The data below holds the lines to copy: everything from the line containing "Related Products" to the line containing "Ideal for Yoga", both ends included, set down exactly.

## Recorded data:
* * *
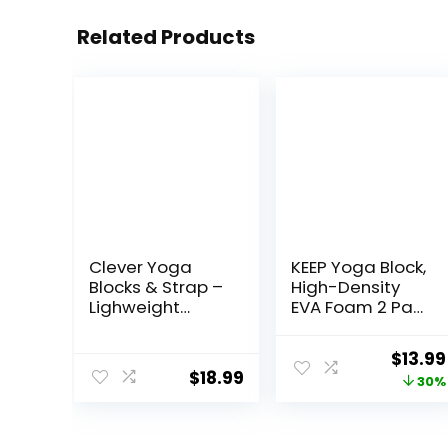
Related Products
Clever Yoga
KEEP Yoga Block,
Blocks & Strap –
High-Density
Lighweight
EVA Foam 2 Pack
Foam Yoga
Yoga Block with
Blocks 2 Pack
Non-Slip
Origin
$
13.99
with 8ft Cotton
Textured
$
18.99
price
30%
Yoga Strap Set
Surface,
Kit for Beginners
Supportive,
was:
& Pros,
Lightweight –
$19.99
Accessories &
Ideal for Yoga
* * *
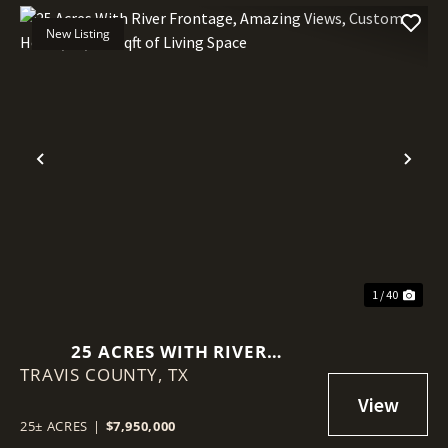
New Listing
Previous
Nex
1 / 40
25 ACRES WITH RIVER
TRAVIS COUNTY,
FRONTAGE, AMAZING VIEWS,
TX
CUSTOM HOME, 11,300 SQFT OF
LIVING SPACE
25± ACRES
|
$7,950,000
* * *
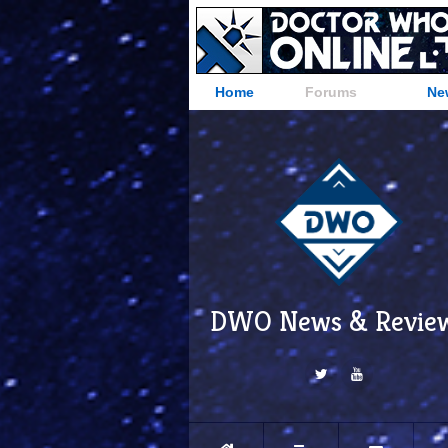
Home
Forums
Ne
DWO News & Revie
* * *
## Exercise solution:
Related Products
Clever Yoga
KEEP Yoga Block,
Blocks & Strap –
High-Density
Lighweight
EVA Foam 2 Pack
Foam Yoga
Yoga Block with
Blocks 2 Pack
Non-Slip
Origin
$
13.99
with 8ft Cotton
Textured
$
18.99
price
30%
Yoga Strap Set
Surface,
Kit for Beginners
Supportive,
was:
& Pros,
Lightweight –
$19.99
Accessories &
Ideal for Yoga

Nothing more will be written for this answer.